Jennifer is a graduate of Youngstown State University. She was named a Crain’s Cleveland Business Archer Award finalist for HR Executive of the Year in 2017.


AVP, Application Architecture

Rick Moran

Rick Moran is the assistant vice president of application architecture for Safeguard. Rick is responsible for evolving the Safeguard IT systems. He leads the design of Safeguard’s enterprise application architecture. This includes Safeguard’s real-time integration with other systems, vendors and clients; the future upgrade roadmap for systems; and standards designed to meet availability, security, performance and goals.

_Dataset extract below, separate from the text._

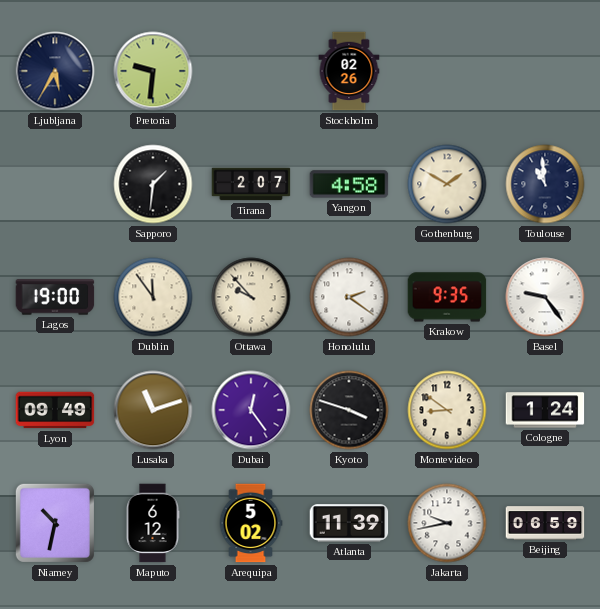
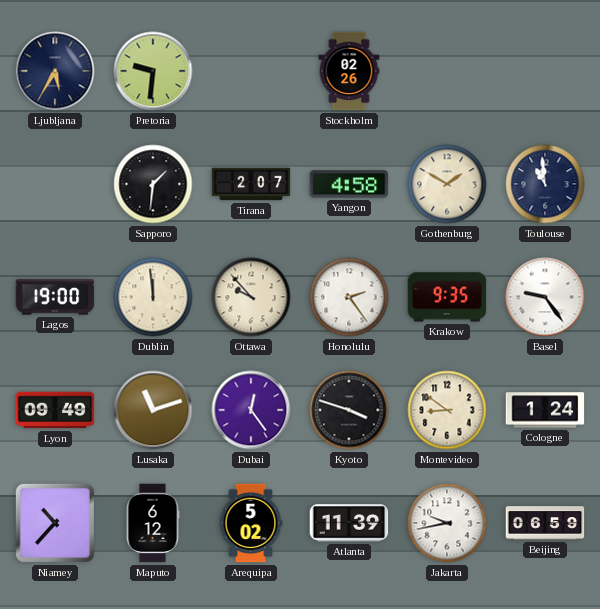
Dublin: 11:54 -> 11:59
Honolulu: 2:21 -> 2:24
Niamey: 10:32 -> 10:37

Rick has been with Safeguard since 2011. During that time, he has led the system upgrades necessary to support Safeguard’s growth. In addition, Rick’s team has designed and implemented several innovative systems.

Prior to joining Safeguard, Rick was director of enterprise architecture at Revol Wireless, a privately held CDMA Wireless provider in Ohio and Indiana, and operated his own consulting firm providing services to the manufacturing, telecommunications, and energy sectors.


AVP, Technology Infrastructure and Cloud Services

Steve Machovina

Steve Machovina is the assistant vice president of technology infrastructure and cloud services for Safeguard. He is responsible for the overall management and design of Safeguard’s hybrid cloud infrastructure. He manages all technology engineering staff who support data centers, telecommunications, network, servers, storage, service monitoring, and disaster recovery.

Steve joined Safeguard in November 2013 as director of information technology operations.

Prior to joining Safeguard, Steve was vice president of information technology at Revol Wireless, a privately held wireless provider in Ohio and Indiana. He also held management positions with Northcoast PCS and Corecomm Communications, and spent nine years as a Coast Guard officer and pilot.

Steve holds a BBA in management information systems from Kent State University in Ohio and an MBA from Wayne State University in Michigan.


Assistant Vice president of Application Development

Steve Goberish

Steve Goberish, is the assistant vice president of application development for Safeguard. He is responsible for the maintenance and evolution of Safeguard’s vendor systems ensuring high-availability, security and scalability while advancing the vendor products’ capabilities and enhancing the vendor experience.

Prior to joining Safeguard, Steve was a senior technical architect and development manager at First American Title Insurance, a publicly held title insurance provider based in southern California, in addition to managing and developing applications in multiple sectors from insurance to VOIP.

Steve has a bachelor’s degree from Kent State University in Ohio.